======== Source data ========

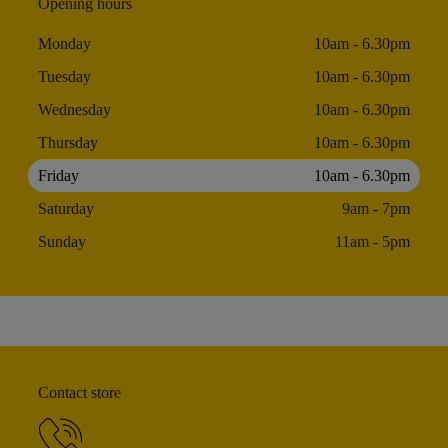
Opening hours
Monday
10am - 6.30pm
Tuesday
10am - 6.30pm
Wednesday
10am - 6.30pm
Thursday
10am - 6.30pm
Friday
10am - 6.30pm
Saturday
9am - 7pm
Sunday
11am - 5pm
Contact store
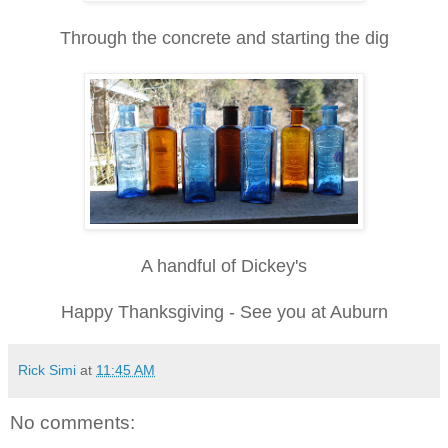
Through the concrete and starting the dig
A handful of Dickey's
Happy Thanksgiving - See you at Auburn
Rick Simi
at
11:45 AM
No comments:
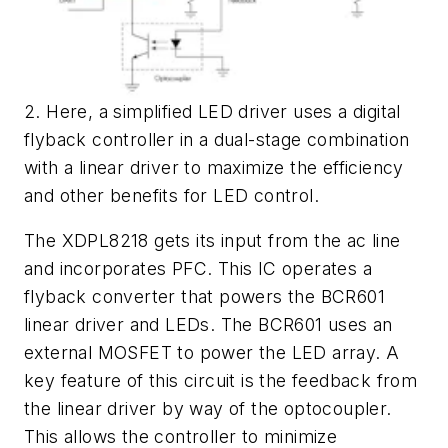
2. Here, a simplified LED driver uses a digital
flyback controller in a dual-stage combination
with a linear driver to maximize the efficiency
and other benefits for LED control.
The XDPL8218 gets its input from the ac line
and incorporates PFC. This IC operates a
flyback converter that powers the BCR601
linear driver and LEDs. The BCR601 uses an
external MOSFET to power the LED array. A
key feature of this circuit is the feedback from
the linear driver by way of the optocoupler.
This allows the controller to minimize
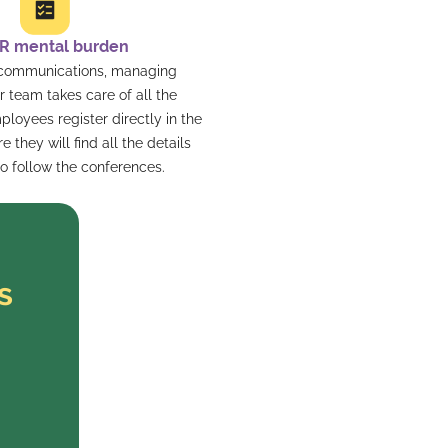
R mental burden
 communications, managing
ur team takes care of all the
mployees register directly in the
 they will find all the details
o follow the conferences.
s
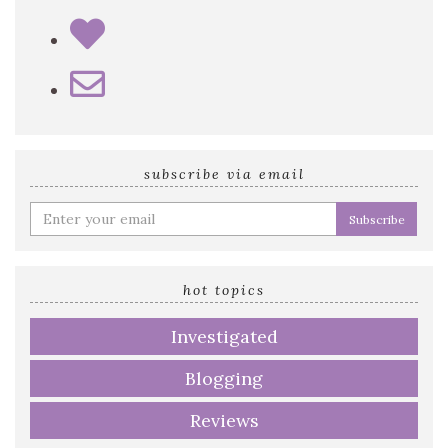
subscribe via email
Enter
your
email
address
hot topics
Investigated
Blogging
Reviews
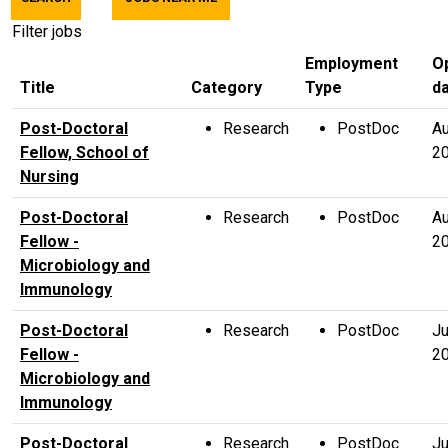
title,
location,
Filter jobs
department,
Employment
O
category,
Title
Category
Type
d
etc.
Post-Doctoral
Research
PostDoc
Au
Fellow, School of
2
Nursing
Post-Doctoral
Research
PostDoc
Au
Fellow -
2
Microbiology and
Immunology
Post-Doctoral
Research
PostDoc
Ju
Fellow -
2
Microbiology and
Immunology
Post-Doctoral
Research
PostDoc
Ju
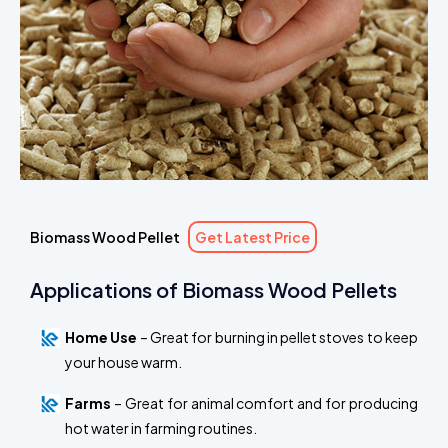
Biomass Wood Pellet
Get Latest Price
Applications of Biomass Wood Pellets
Home Use
– Great for burning in pellet stoves to keep
your house warm.
Farms
– Great for animal comfort and for producing
hot water in farming routines.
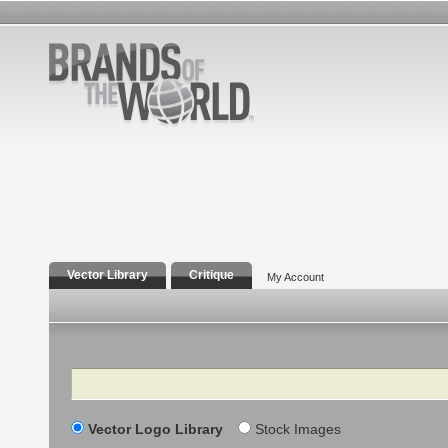
Vector Library
Critique
My Account
Search
Vector Logo Library
Stock Images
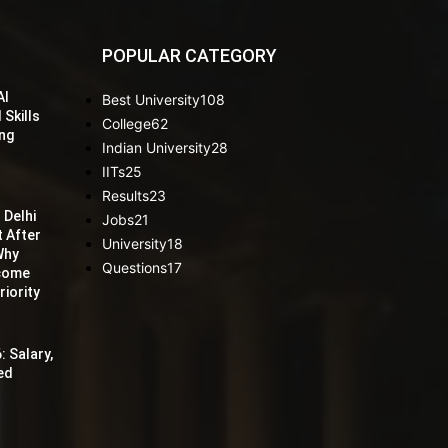
POPULAR CATEGORY
AI
Best University
108
 Skills
College
62
ing
Indian University
28
IITs
25
Results
23
 Delhi
Jobs
21
t After
University
18
Why
Questions
17
ecome
iority
: Salary,
red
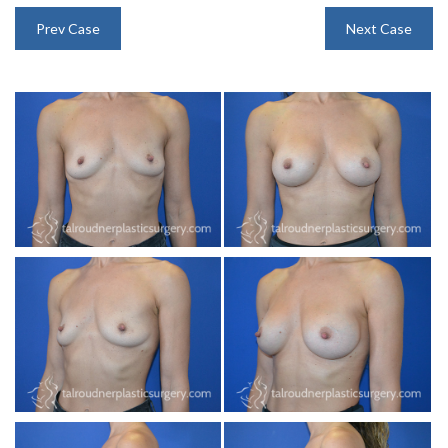
INJECTABLES
Prev Case
Next Case
SKIN CARE
BEFORE & AFTER GALLERY
SPECIALS
MEET DR. TAL
PAYMENT PLANS
CONTACT US
SHOP NOW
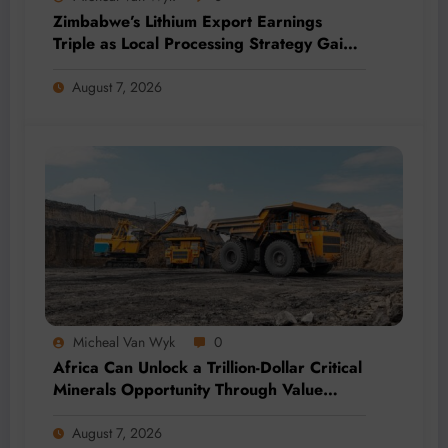
Zimbabwe’s Lithium Export Earnings
Triple as Local Processing Strategy Gains
Momentum
August 7, 2026
Micheal Van Wyk
0
Africa Can Unlock a Trillion-Dollar Critical
Minerals Opportunity Through Value
Addition and Regional Integration
August 7, 2026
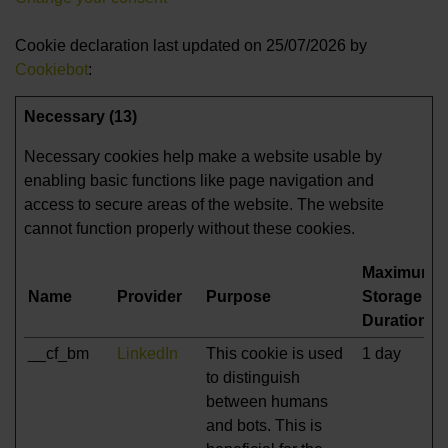
Cookie declaration last updated on 25/07/2026 by
Cookiebot
:
Necessary (13)
Necessary cookies help make a website usable by
enabling basic functions like page navigation and
access to secure areas of the website. The website
cannot function properly without these cookies.
Maximum
Name
Provider
Purpose
Storage
Duration
__cf_bm
LinkedIn
This cookie is used
1 day
to distinguish
between humans
and bots. This is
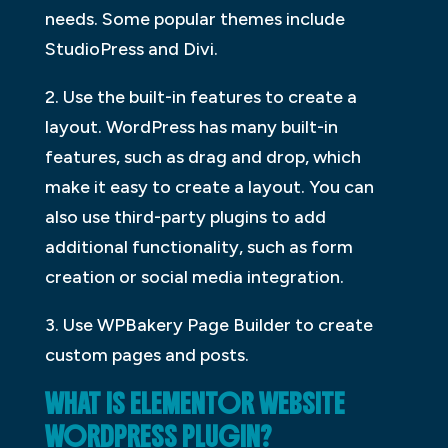
needs. Some popular themes include
StudioPress and Divi.
2. Use the built-in features to create a
layout. WordPress has many built-in
features, such as drag and drop, which
make it easy to create a layout. You can
also use third-party plugins to add
additional functionality, such as form
creation or social media integration.
3. Use WPBakery Page Builder to create
custom pages and posts.
WHAT IS ELEMENTOR WEBSITE
WORDPRESS PLUGIN?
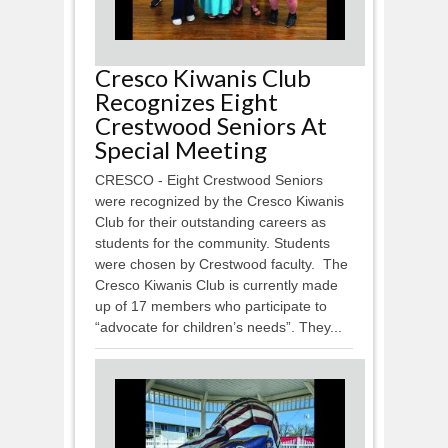
Cresco Kiwanis Club
Recognizes Eight
Crestwood Seniors At
Special Meeting
CRESCO - Eight Crestwood Seniors
were recognized by the Cresco Kiwanis
Club for their outstanding careers as
students for the community. Students
were chosen by Crestwood faculty. The
Cresco Kiwanis Club is currently made
up of 17 members who participate to
“advocate for children’s needs”. They...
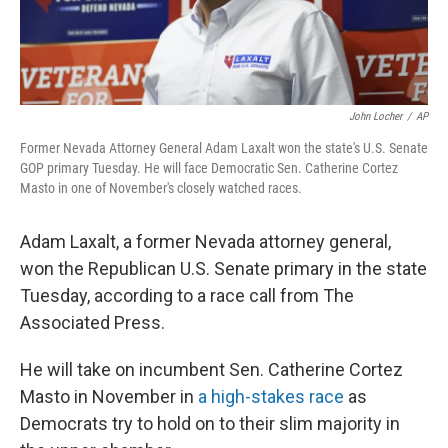
John Locher
/
AP
Former Nevada Attorney General Adam Laxalt won the state's U.S. Senate
GOP primary Tuesday. He will face Democratic Sen. Catherine Cortez
Masto in one of November's closely watched races.
Adam Laxalt, a former Nevada attorney general,
won the Republican U.S. Senate primary in the state
Tuesday, according to a race call from The
Associated Press.
He will take on incumbent Sen. Catherine Cortez
Masto in November in
a high-stakes race
as
Democrats try to hold on to their slim majority in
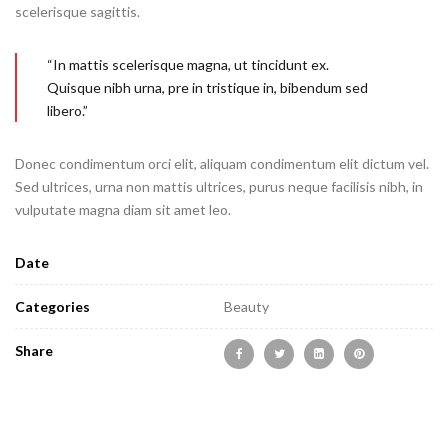
scelerisque sagittis.
“In mattis scelerisque magna, ut tincidunt ex.
Quisque nibh urna, pre in tristique in, bibendum sed
libero.”
Donec condimentum orci elit, aliquam condimentum elit dictum vel.
Sed ultrices, urna non mattis ultrices, purus neque facilisis nibh, in
vulputate magna diam sit amet leo.
Date
Categories
Beauty
Share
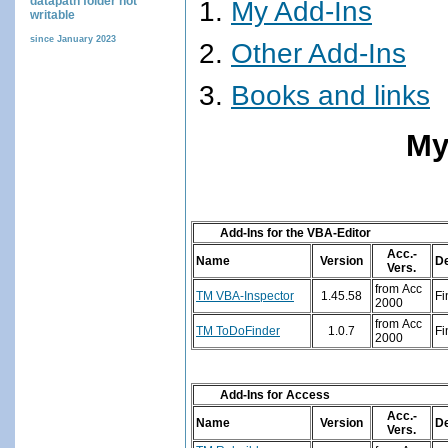
datapath folder not
My Add-Ins
writable
since January 2023
Other Add-Ins
Books and links
My
Add-Ins for the VBA-Editor
Acc.-
Name
Version
De
Vers.
from Acc
TM VBA-Inspector
1.45.58
Fi
2000
from Acc
TM ToDoFinder
1.0.7
Fi
2000
Add-Ins for Access
Acc.-
Name
Version
De
Vers.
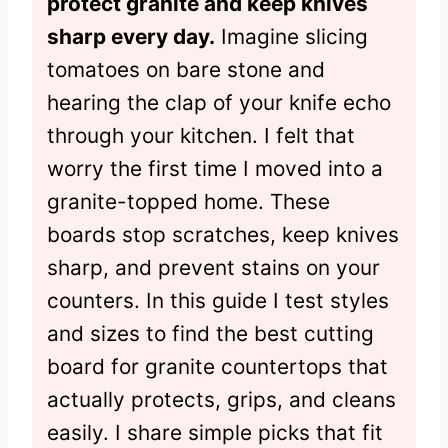
protect granite and keep knives
sharp every day.
Imagine slicing
tomatoes on bare stone and
hearing the clap of your knife echo
through your kitchen. I felt that
worry the first time I moved into a
granite-topped home. These
boards stop scratches, keep knives
sharp, and prevent stains on your
counters. In this guide I test styles
and sizes to find the best cutting
board for granite countertops that
actually protects, grips, and cleans
easily. I share simple picks that fit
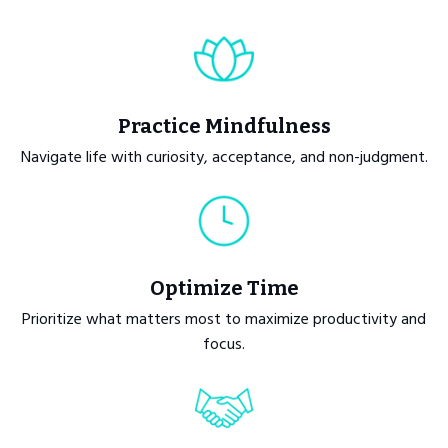
Practice Mindfulness
Navigate life with curiosity, acceptance, and non-judgment.
Optimize Time
Prioritize what matters most to maximize productivity and
focus.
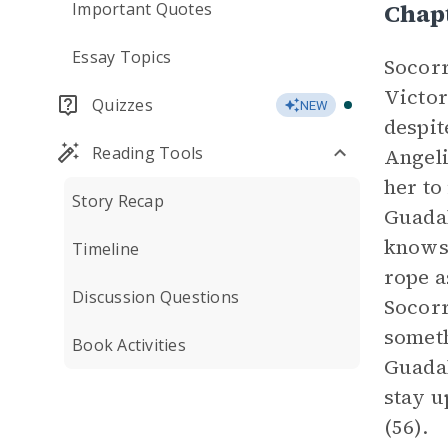
Chap
Important Quotes
Essay Topics
Socorr
Victor
Quizzes
NEW
despit
Reading Tools
Angeli
her to
Story Recap
Guadal
knows 
Timeline
rope a
Discussion Questions
Socorr
someth
Book Activities
Guadal
stay u
(56).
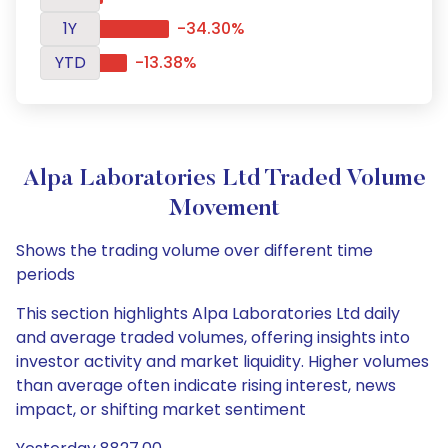
1Y
-34.30%
YTD
-13.38%
Alpa Laboratories Ltd Traded Volume
Movement
Shows the trading volume over different time
periods
This section highlights Alpa Laboratories Ltd daily
and average traded volumes, offering insights into
investor activity and market liquidity. Higher volumes
than average often indicate rising interest, news
impact, or shifting market sentiment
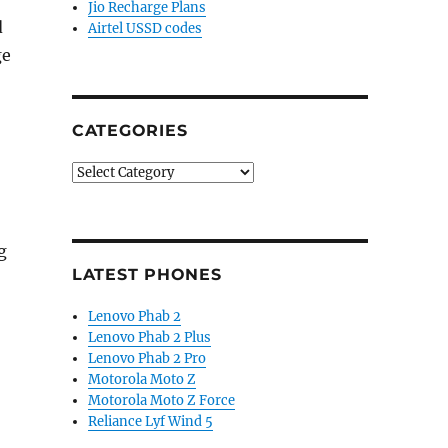
Jio Recharge Plans
d
Airtel USSD codes
ge
CATEGORIES
Categories
g
LATEST PHONES
Lenovo Phab 2
Lenovo Phab 2 Plus
Lenovo Phab 2 Pro
Motorola Moto Z
Motorola Moto Z Force
Reliance Lyf Wind 5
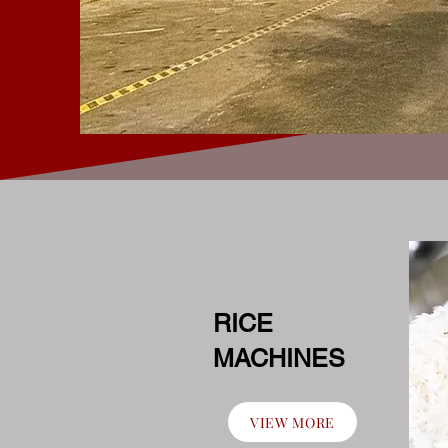
RICE
MACHINES
VIEW MORE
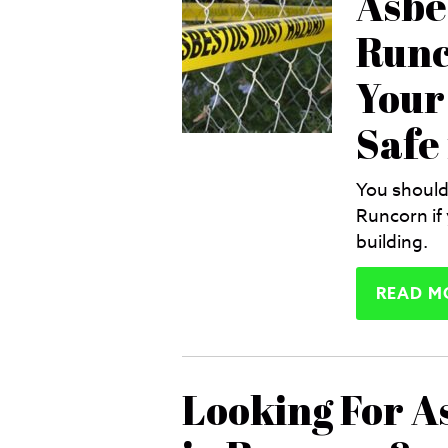
Asbe
Runc
Your 
Safe
You should
Runcorn if
building.
READ M
Looking For A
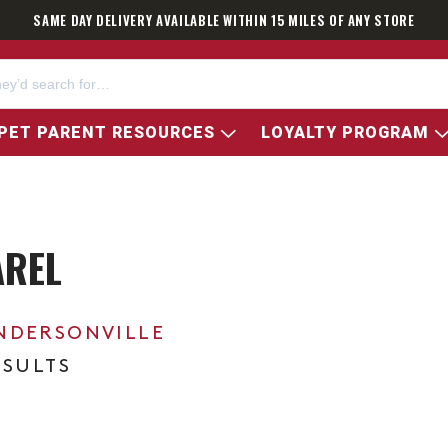
SAME DAY DELIVERY AVAILABLE WITHIN 15 MILES OF ANY STORE
PET PARENT RESOURCES
LOYALTY PROGRAM
AREL
NDERSONVILLE
ESULTS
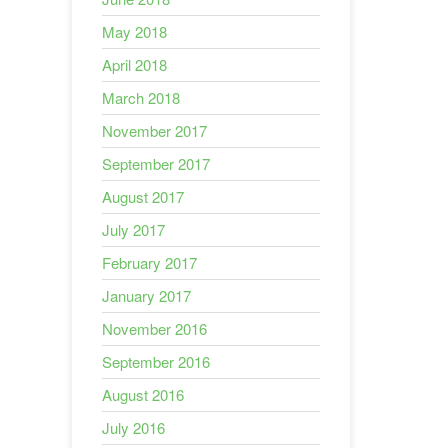
May 2018
April 2018
March 2018
November 2017
September 2017
August 2017
July 2017
February 2017
January 2017
November 2016
September 2016
August 2016
July 2016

========

Your output should consist solely of the lines from the line containing "Reliance Lyf Wind 5" through the end of the data above, copied exactly, with images removed.

# Solved exercise
Reliance Lyf Wind 5
RICE
MACHINES
VIEW MORE
Asbe
Runc
Your 
Safe
You should
Runcorn if
building.
READ M
Looking For A
SAME DAY DELIVERY AVAILABLE WITHIN 15 MILES OF ANY STORE
PET PARENT RESOURCES
LOYALTY PROGRAM
AREL
NDERSONVILLE
ESULTS
May 2018
April 2018
March 2018
November 2017
September 2017
August 2017
July 2017
February 2017
January 2017
November 2016
September 2016
August 2016
July 2016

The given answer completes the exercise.